See SWISH – SWI-Prolog for SHaring

That is the solution using library predicates. Alternatively, use sort/4 to sort the list on the 3th argument and do the splitting by hand. That is faster, but requires more writing.

  1. For findall/setof/… is the complete list the predicates listed at Finding all Solutions to a Goal?
  • findall/3
  • findall/4
  • findnsols/4
  • findnsols/5
  • bagof/3
  • setof/3
  1. If something unexpectedly fails you typically loose part of the answer without any feedback.

    I have no problem with that statement but noting it as a matter of fact so that others don’t think it is not important because I did not have it listed, it is important. (Others should ask questions if needed.)

  2. Copying ground terms is fine (just costs memory and time)

    Is there a way to identify if a copy is happening with a predicate?

    I am thinking of something similar to the problem of knowing if a predicate leaves a choice point and how to find the predicate leaving the choice point, e.g.
      a. To check if a predicate is deterministic (leaves no choice point) there is det/1
      b. To see the predicate leaving the choice point
        1. When at a top level prompt use * (ref)
        2. When debugging use gtrace/0 (ref)

The impetus for these questions is that many programmers are familiar with SQL and for this case specifically the SQL select statement. When learning to select and refine data many programmers will naturally try to leverage their knowledge of SQL in learning/using data selection and refinement with Prolog and thus the use of findall/setof…, sort/2, Aggregation operators on backtrackable predicates, etc. However as you note, Prolog is different especially when terms are not ground.

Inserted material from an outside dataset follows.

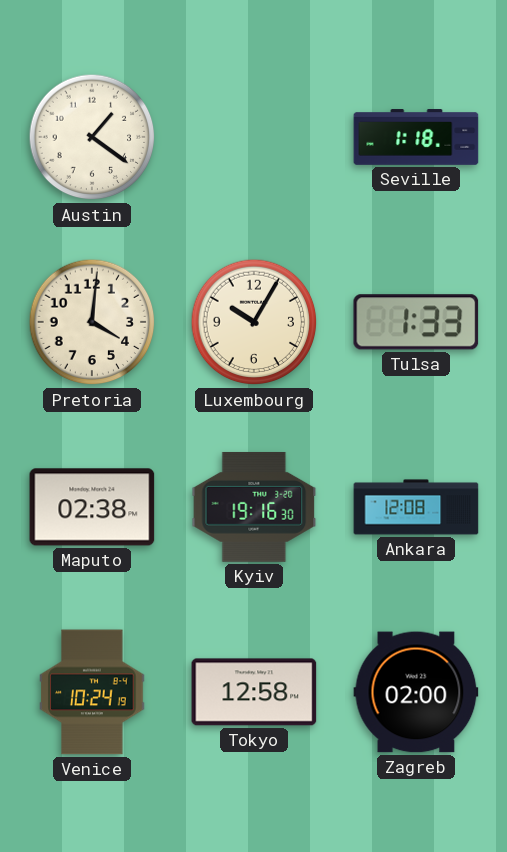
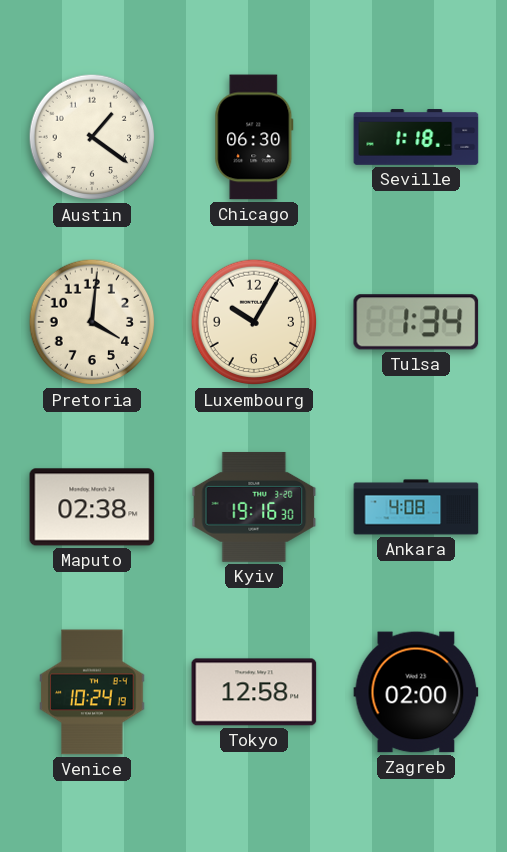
Chicago: none -> 06:30
Tulsa: 1:33 -> 1:34
Ankara: 12:08 -> 4:08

For those seeking a more inclusive list of Prolog items related to SQL see this.

For the longest time I had to guess at which predicates to use when printing and then you noted

Best practices for printing

A best practices is needed for

  1. Data selection.
  2. Data refinement.

1 Like

Not really. Guess it should be documented. It isn’t too hard to give the general rules though.

  • Explicit copy_term/2 (doesn’t copy ground (sub)terms), duplicate_term/2 (also copies ground (sub)terms).
  • Extern/intern pairs (write → read, assert → clause, record → recorded, etc.)
  • Preserving terms over backtracking. That covers the all solutions predicates (findall/3, etc.) as well as nb_setarg/3, nb_setval/2, etc.

That covers (I think) most of it. You also get (partial) copies in rules of this type:

 p(a(X)) -> q(a(X)).

which creates a copy of the a/1 compound (but not of X). This can be avoided using the construct below. Some systems make such transformations automatically. There is no semantic impact of such a transformation except when using setarg/3 and friends.

 p(A) -> A = a(X), q(A).
1 Like